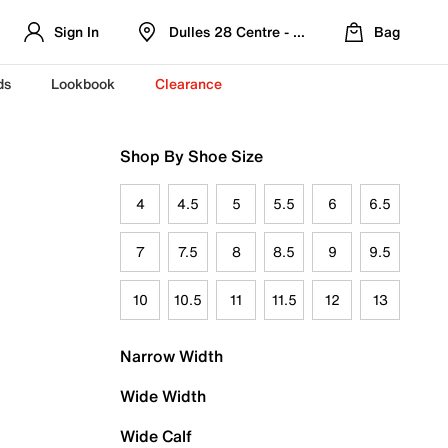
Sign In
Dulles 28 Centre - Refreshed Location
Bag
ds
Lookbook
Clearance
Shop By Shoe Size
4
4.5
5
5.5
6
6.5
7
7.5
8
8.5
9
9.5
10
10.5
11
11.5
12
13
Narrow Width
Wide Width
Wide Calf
···
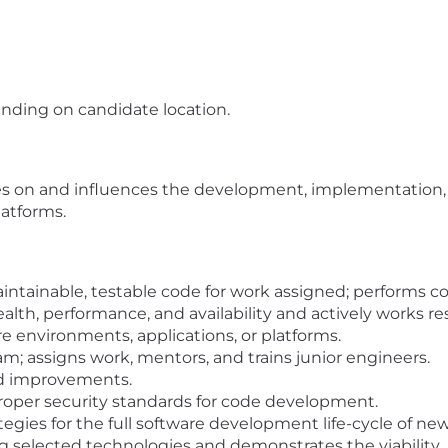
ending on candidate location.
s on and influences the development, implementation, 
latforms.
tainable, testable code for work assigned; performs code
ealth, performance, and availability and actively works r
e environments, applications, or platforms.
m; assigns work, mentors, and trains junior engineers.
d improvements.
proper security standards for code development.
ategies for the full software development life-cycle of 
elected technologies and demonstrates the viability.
···
WHAT IS REQUIRED ▸ Please give the number of lines in the data above that contain the word "code", with nothing else.

THE ANSWER ▸ 2